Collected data
──────────

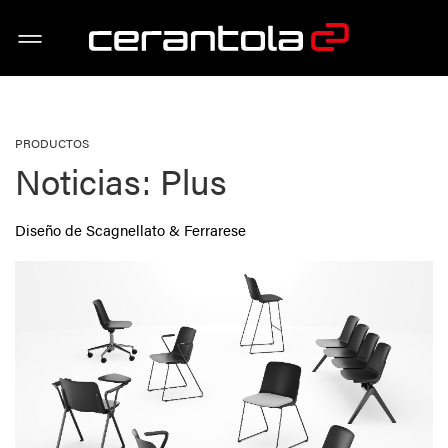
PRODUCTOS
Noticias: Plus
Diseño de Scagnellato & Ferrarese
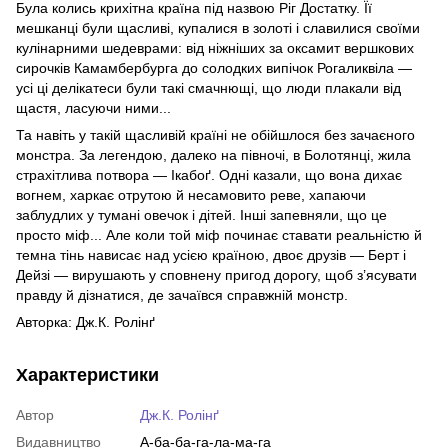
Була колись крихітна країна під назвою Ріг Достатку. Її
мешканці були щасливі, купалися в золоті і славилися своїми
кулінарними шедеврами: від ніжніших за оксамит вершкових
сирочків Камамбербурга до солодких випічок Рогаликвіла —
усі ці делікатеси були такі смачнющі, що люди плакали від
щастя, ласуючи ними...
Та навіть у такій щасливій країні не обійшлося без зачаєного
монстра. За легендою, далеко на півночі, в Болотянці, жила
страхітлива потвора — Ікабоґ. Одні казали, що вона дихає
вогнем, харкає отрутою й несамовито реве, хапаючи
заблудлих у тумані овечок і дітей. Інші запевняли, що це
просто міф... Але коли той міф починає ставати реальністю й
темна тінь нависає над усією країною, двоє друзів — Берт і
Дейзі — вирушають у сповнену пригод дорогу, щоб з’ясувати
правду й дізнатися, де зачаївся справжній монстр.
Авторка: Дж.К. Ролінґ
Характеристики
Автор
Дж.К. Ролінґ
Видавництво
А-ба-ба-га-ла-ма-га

──────────

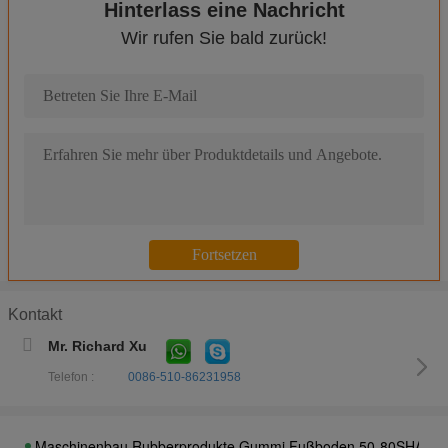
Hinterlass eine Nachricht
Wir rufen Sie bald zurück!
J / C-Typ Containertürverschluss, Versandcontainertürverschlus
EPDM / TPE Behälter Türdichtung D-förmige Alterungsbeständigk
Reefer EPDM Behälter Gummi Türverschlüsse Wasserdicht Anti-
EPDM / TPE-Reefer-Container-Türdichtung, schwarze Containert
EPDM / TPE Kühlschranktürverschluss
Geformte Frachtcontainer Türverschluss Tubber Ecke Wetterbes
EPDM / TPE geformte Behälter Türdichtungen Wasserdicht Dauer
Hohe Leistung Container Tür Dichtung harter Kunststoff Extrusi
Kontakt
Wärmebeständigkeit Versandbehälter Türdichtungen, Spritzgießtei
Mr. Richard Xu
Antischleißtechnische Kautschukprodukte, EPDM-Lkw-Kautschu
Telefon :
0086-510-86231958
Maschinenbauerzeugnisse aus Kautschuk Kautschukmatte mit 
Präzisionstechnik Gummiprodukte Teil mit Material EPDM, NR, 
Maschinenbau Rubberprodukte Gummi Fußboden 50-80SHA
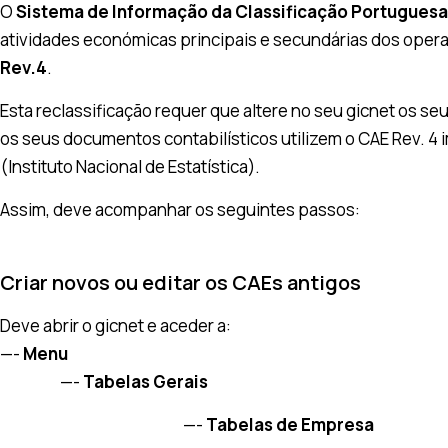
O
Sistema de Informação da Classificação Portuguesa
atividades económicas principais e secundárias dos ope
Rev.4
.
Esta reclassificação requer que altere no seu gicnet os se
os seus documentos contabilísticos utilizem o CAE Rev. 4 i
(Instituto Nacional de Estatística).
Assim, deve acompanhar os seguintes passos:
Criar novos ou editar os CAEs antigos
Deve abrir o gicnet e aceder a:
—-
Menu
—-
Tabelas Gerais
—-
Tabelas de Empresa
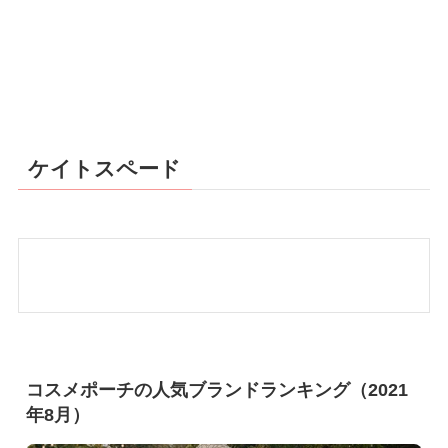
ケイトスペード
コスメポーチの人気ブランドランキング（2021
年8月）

──────────

Task goal:
Please give again the lines above between the line holding "Авторка: Дж.К. Ролінґ" and the line holding "А-ба-ба-га-ла-ма-га", inclusive, exactly as they are and with nothing added.

Solution to this task:
Авторка: Дж.К. Ролінґ
Характеристики
Автор
Дж.К. Ролінґ
Видавництво
А-ба-ба-га-ла-ма-га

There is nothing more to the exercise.